[GODRIVER-1925] GridFS downloads incorrectly swallow server-side errors Created: 19/Mar/21 Updated: 28/Oct/23 Resolved: 04/May/21 |
|
| Status: | Closed |
| Project: | Go Driver |
| Component/s: | GridFS |
| Affects Version/s: | 1.4.1 |
| Fix Version/s: | 1.5.2 |
| Type: | Bug | Priority: | Major - P3 |
| Reporter: | Liam Brown | Assignee: | Benji Rewis (Inactive) |
| Resolution: | Fixed | Votes: | 0 |
| Labels: | None | ||
| Remaining Estimate: | Not Specified | ||
| Time Spent: | Not Specified | ||
| Original Estimate: | Not Specified | ||
| Environment: |
Debian 10 |
||
| Issue Links: |
|
||||||||
| Documentation Changes: | Not Needed | ||||||||
| Description |
|
New: **The original ticket describes a case where the driver may be swallowing a server-side CursorNotFound error and overwriting it with io.EOF. This is incorrect as EOF should only be used to indicate that the download is complete without any errors and is generally ignored by applications. Unexpected errors during the download process should be propagated without overwriting. Additionally, in the case of a cursor error in download_stream, we are not Closing the cursor. This should be fixed in the same ticket. Previous: I've got a ~70MB file that is happily stored in GridFS. I can see all the chunks happily in there and can download/save the file sensibly with various tools. However, when using the Go driver to read the file I only get the first 16MB of the file - no errors but it just believes this is the genuine end of the file. This just rings an alarm bell as I know that 16MB is the MongoDB max doc size (but obviously shouldn't apply/be relevant with chunked GridFS). Is there an issue with the Go driver? I'm using very standard code to read the file. I'm using a basic Bucket (only interesting thing about it is that is has a custom "name" rather than the default "fs"), and then just calling OpenDownloadStreamByName and calling Read on that. Anything obvious that I am doing wrong or is this a potential issue? Thanks. |
| Comments |
| Comment by Liam Brown [ 05/May/21 ] |
|
Amazing - thanks again |
| Comment by Benji Rewis (Inactive) [ 04/May/21 ] |
|
mongodb@liambrown.co.uk a fix should be up in version 1.5.2 of the Go driver (the next patch release).
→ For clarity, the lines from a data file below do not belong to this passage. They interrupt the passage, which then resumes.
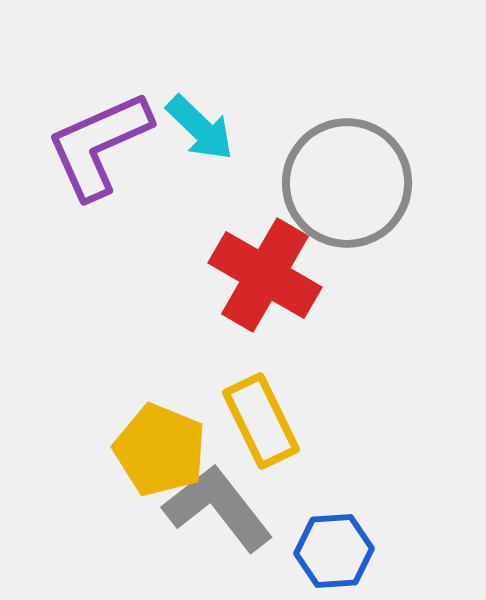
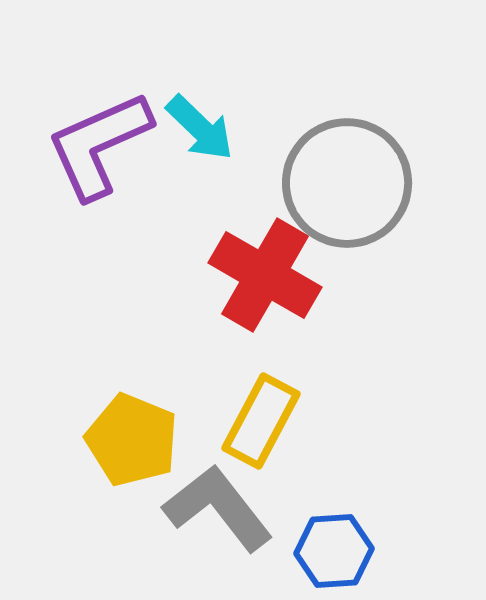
yellow rectangle: rotated 54 degrees clockwise
yellow pentagon: moved 28 px left, 10 px up
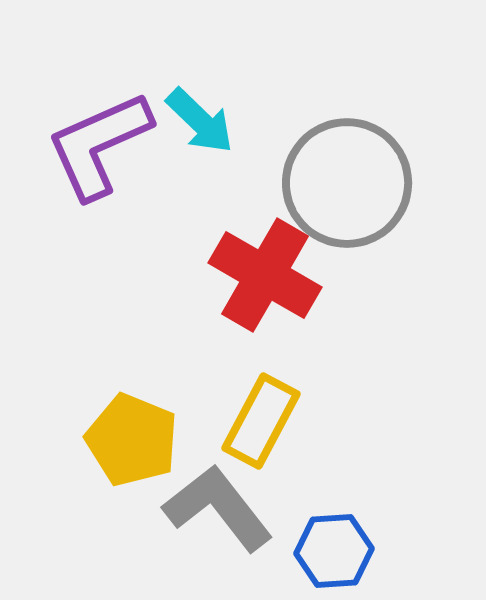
cyan arrow: moved 7 px up
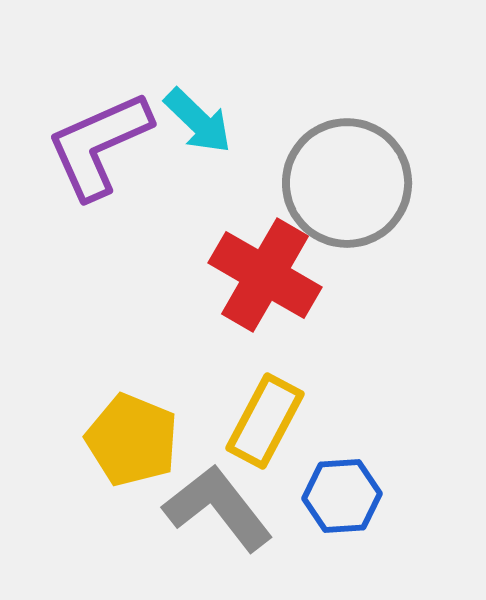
cyan arrow: moved 2 px left
yellow rectangle: moved 4 px right
blue hexagon: moved 8 px right, 55 px up
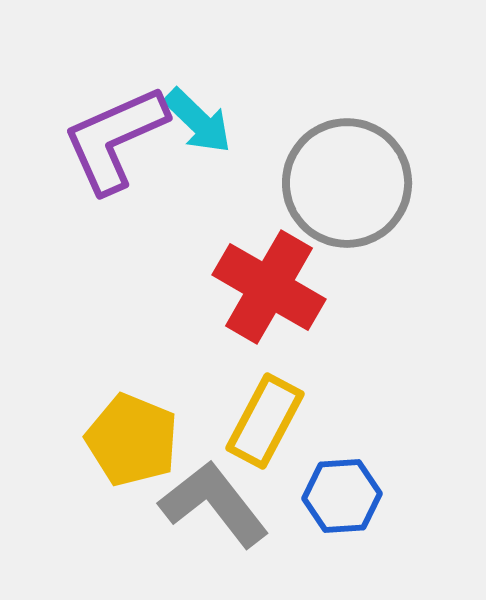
purple L-shape: moved 16 px right, 6 px up
red cross: moved 4 px right, 12 px down
gray L-shape: moved 4 px left, 4 px up
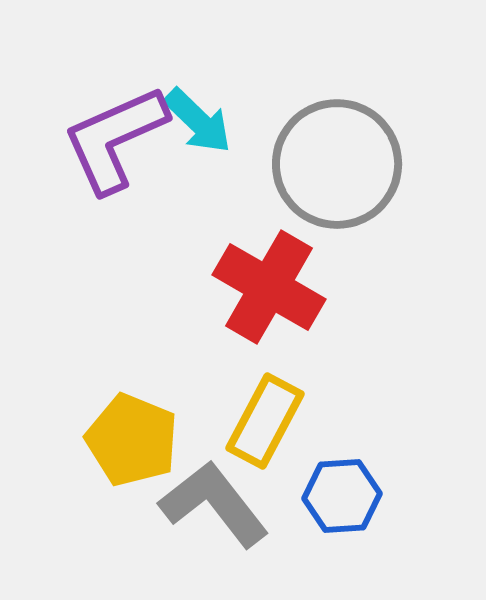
gray circle: moved 10 px left, 19 px up
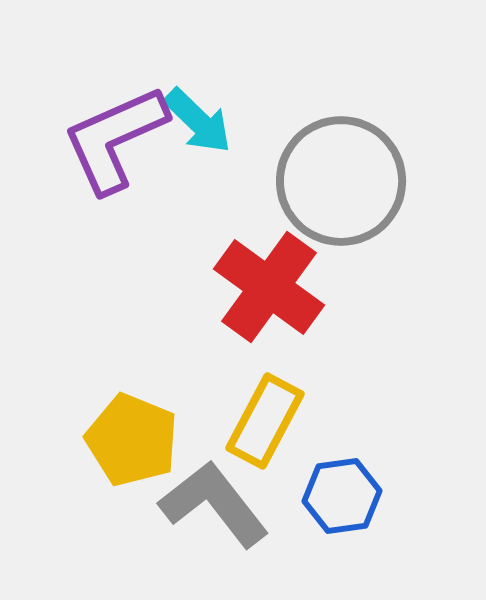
gray circle: moved 4 px right, 17 px down
red cross: rotated 6 degrees clockwise
blue hexagon: rotated 4 degrees counterclockwise
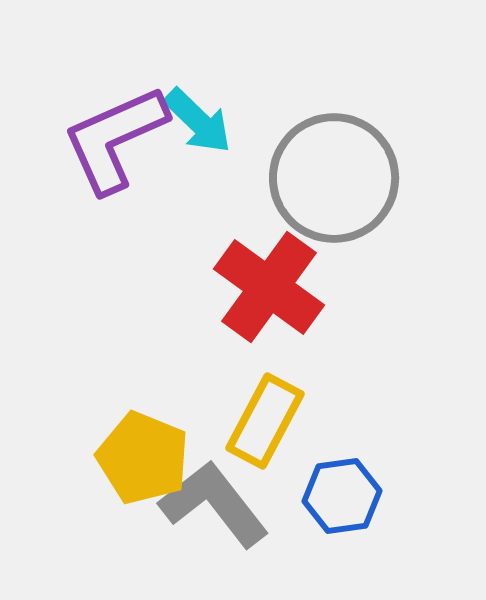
gray circle: moved 7 px left, 3 px up
yellow pentagon: moved 11 px right, 18 px down
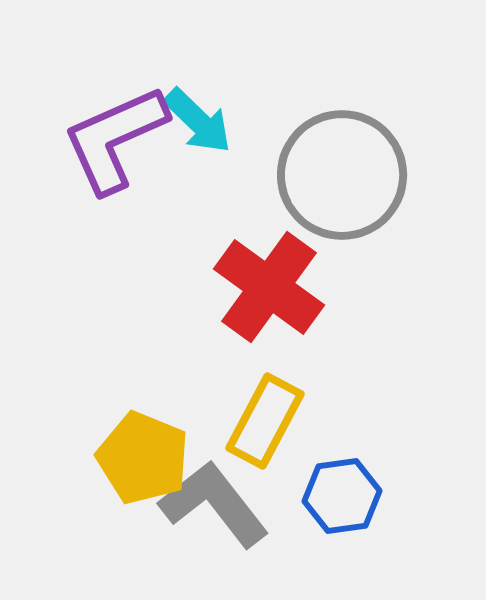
gray circle: moved 8 px right, 3 px up
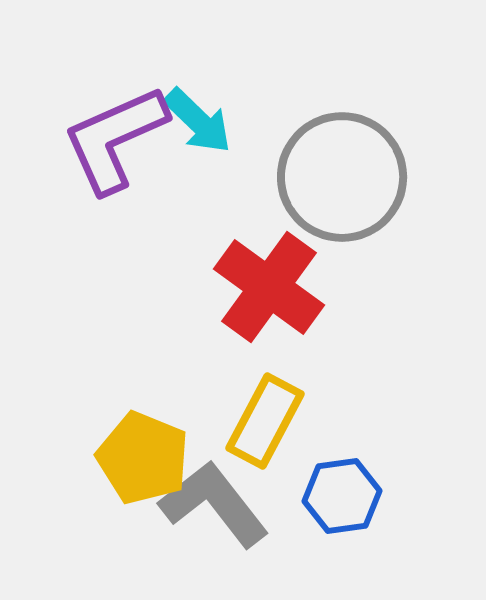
gray circle: moved 2 px down
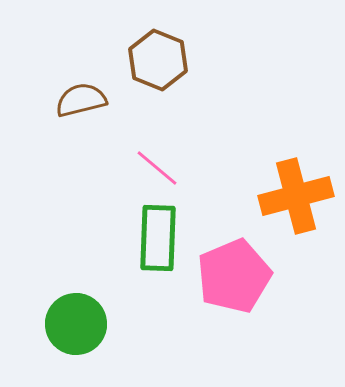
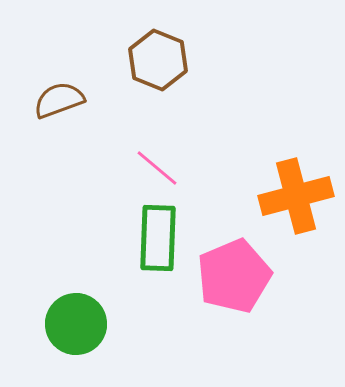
brown semicircle: moved 22 px left; rotated 6 degrees counterclockwise
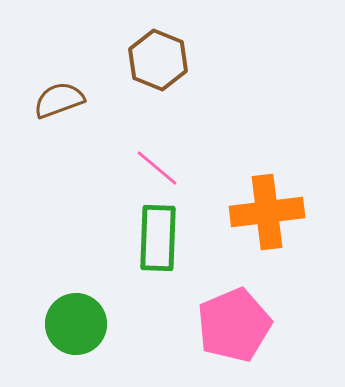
orange cross: moved 29 px left, 16 px down; rotated 8 degrees clockwise
pink pentagon: moved 49 px down
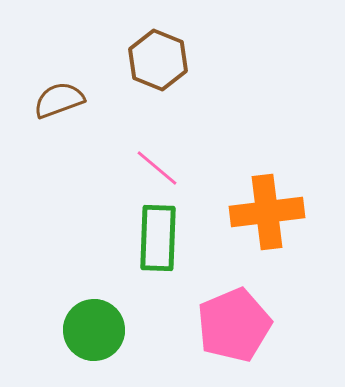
green circle: moved 18 px right, 6 px down
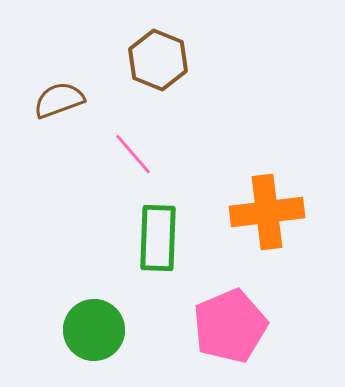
pink line: moved 24 px left, 14 px up; rotated 9 degrees clockwise
pink pentagon: moved 4 px left, 1 px down
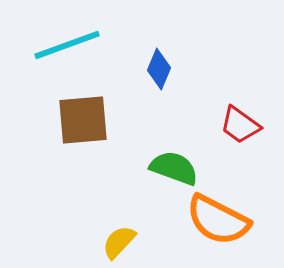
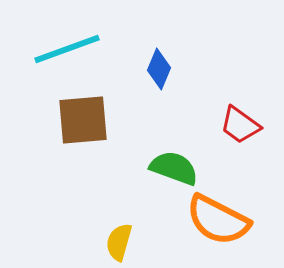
cyan line: moved 4 px down
yellow semicircle: rotated 27 degrees counterclockwise
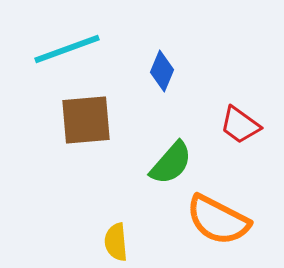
blue diamond: moved 3 px right, 2 px down
brown square: moved 3 px right
green semicircle: moved 3 px left, 5 px up; rotated 111 degrees clockwise
yellow semicircle: moved 3 px left; rotated 21 degrees counterclockwise
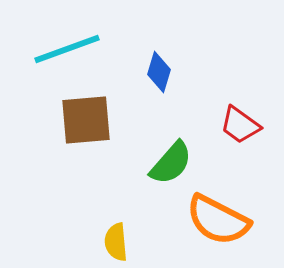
blue diamond: moved 3 px left, 1 px down; rotated 6 degrees counterclockwise
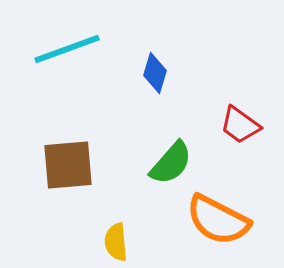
blue diamond: moved 4 px left, 1 px down
brown square: moved 18 px left, 45 px down
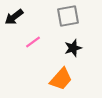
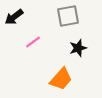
black star: moved 5 px right
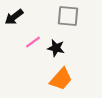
gray square: rotated 15 degrees clockwise
black star: moved 22 px left; rotated 30 degrees clockwise
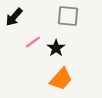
black arrow: rotated 12 degrees counterclockwise
black star: rotated 24 degrees clockwise
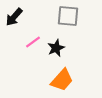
black star: rotated 12 degrees clockwise
orange trapezoid: moved 1 px right, 1 px down
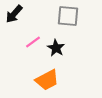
black arrow: moved 3 px up
black star: rotated 18 degrees counterclockwise
orange trapezoid: moved 15 px left; rotated 20 degrees clockwise
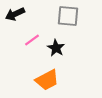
black arrow: moved 1 px right; rotated 24 degrees clockwise
pink line: moved 1 px left, 2 px up
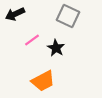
gray square: rotated 20 degrees clockwise
orange trapezoid: moved 4 px left, 1 px down
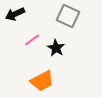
orange trapezoid: moved 1 px left
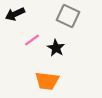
orange trapezoid: moved 5 px right; rotated 35 degrees clockwise
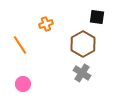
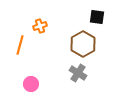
orange cross: moved 6 px left, 2 px down
orange line: rotated 48 degrees clockwise
gray cross: moved 4 px left
pink circle: moved 8 px right
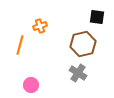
brown hexagon: rotated 15 degrees clockwise
pink circle: moved 1 px down
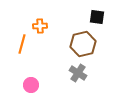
orange cross: rotated 16 degrees clockwise
orange line: moved 2 px right, 1 px up
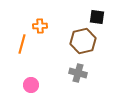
brown hexagon: moved 3 px up
gray cross: rotated 18 degrees counterclockwise
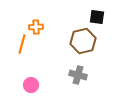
orange cross: moved 4 px left, 1 px down
gray cross: moved 2 px down
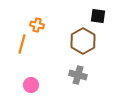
black square: moved 1 px right, 1 px up
orange cross: moved 1 px right, 2 px up; rotated 16 degrees clockwise
brown hexagon: rotated 15 degrees counterclockwise
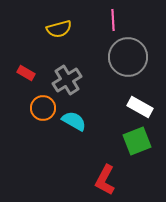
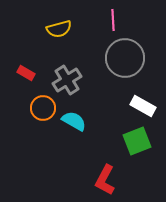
gray circle: moved 3 px left, 1 px down
white rectangle: moved 3 px right, 1 px up
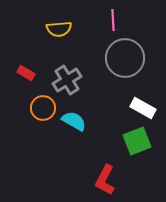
yellow semicircle: rotated 10 degrees clockwise
white rectangle: moved 2 px down
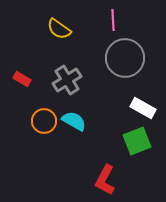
yellow semicircle: rotated 40 degrees clockwise
red rectangle: moved 4 px left, 6 px down
orange circle: moved 1 px right, 13 px down
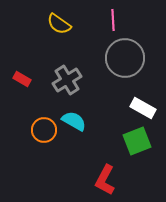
yellow semicircle: moved 5 px up
orange circle: moved 9 px down
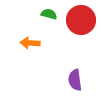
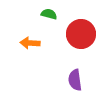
red circle: moved 14 px down
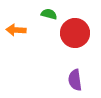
red circle: moved 6 px left, 1 px up
orange arrow: moved 14 px left, 13 px up
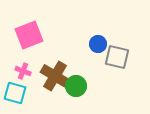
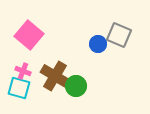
pink square: rotated 28 degrees counterclockwise
gray square: moved 2 px right, 22 px up; rotated 10 degrees clockwise
cyan square: moved 4 px right, 5 px up
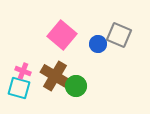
pink square: moved 33 px right
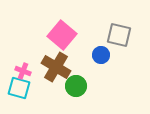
gray square: rotated 10 degrees counterclockwise
blue circle: moved 3 px right, 11 px down
brown cross: moved 1 px right, 9 px up
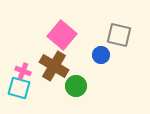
brown cross: moved 2 px left, 1 px up
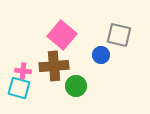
brown cross: rotated 36 degrees counterclockwise
pink cross: rotated 14 degrees counterclockwise
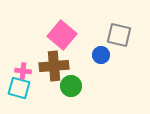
green circle: moved 5 px left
Thanks again for your report! |
| Comment by Githook User [ 04/May/21 ] |
|
Author: {'name': 'Benjamin Rewis', 'email': '32186188+benjirewis@users.noreply.github.com', 'username': 'benjirewis'}Message: |
| Comment by Githook User [ 04/May/21 ] |
|
Author: {'name': 'Benjamin Rewis', 'email': '32186188+benjirewis@users.noreply.github.com', 'username': 'benjirewis'}Message: |
| Comment by Benji Rewis (Inactive) [ 27/Apr/21 ] |
|
We've reproduced the error and have a fix in review: https://github.com/mongodb/mongo-go-driver/pull/653 |
| Comment by Benji Rewis (Inactive) [ 27/Apr/21 ] |
|
DRIVERS-1624 should now be public; let me know if you still can't view it. |
| Comment by Liam Brown [ 27/Apr/21 ] |
|
Thanks for the update Benji. Let me know if you have any problems reproducing in the Go driver - hopefully should be straightforward as I could reliably reproduce. I can't access https://jira.mongodb.org/browse/DRIVERS-1624 perhaps due to permissions? If you are able to give me permission to read that then that would be great so I can keep in touch with it. Thanks. |
| Comment by Benji Rewis (Inactive) [ 26/Apr/21 ] |
|
Hello again mongodb@liambrown.co.uk! As an update, we're attempting to reproduce the GridFS download timeout that is hidden by an io.EOF error in the Go driver. DRIVERS-1624 (now linked to this ticket) was made to track potentially preventing GridFS cursors from timing out during downloads across drivers. |
| Comment by Liam Brown [ 24/Mar/21 ] |
|
That's great - thank you for the update |
| Comment by Divjot Arora (Inactive) [ 24/Mar/21 ] |
|
I've updated the ticket as described and moved it into Scheduled. Someone from the team will pick it up and investigate as soon as possible. – Divjot |
| Comment by Divjot Arora (Inactive) [ 24/Mar/21 ] |
|
I'm going to change this ticket to reflect the bug about swallowing errors and returning io.EOF instead of the CursorNotFound error from the server. The driver should only be returning EOF as an error if the file has been fully downloaded. Any unexpected errors during the process should be returned as-is. The request to modify download behavior to keep the cursor alive longer would require changes to the GridFS specification (found here). This isn't something we can do only in the Go Driver, so I've filed a cross-drivers ticket to investigate how this can be done. That will be triaged next Monday and I'll update you as it moves along. – Divjot |
| Comment by Liam Brown [ 24/Mar/21 ] |
|
Thanks for picking this up @Divjot Arora - let me know if you need any more information to recreate/fix. One potential option would just be setting `SetNoCursorTimeout(true)` on the chunksCursor, but I expect that you may want to implement a more in depth fix? If you could give an update on your investigation so far then that would be amazing. Thanks again. |
| Comment by Liam Brown [ 22/Mar/21 ] |
|
From what I can gather from the docs, it will be using default batch size of 16MB and default cursor timeout of 10 minutes without activity. Therefore, if you take more than 10 minutes to process the first 16MB of data (I do) then when it tries to get the next 16MB batch it fails due to having timed out. Is the batch size and/or timeout of the underlying cursor that gets these chunks (in bucket.go) controllable in any way? |
| Comment by Liam Brown [ 22/Mar/21 ] |
|
Just to add, this is returning an error "(CursorNotFound) cursor id 450842949365 not found" resulting in "errNoMoreChunks" and download_stream.go just returns io.EOF (hiding the error somewhat). Is the chunks cursor timing out after the original 16MB of data? |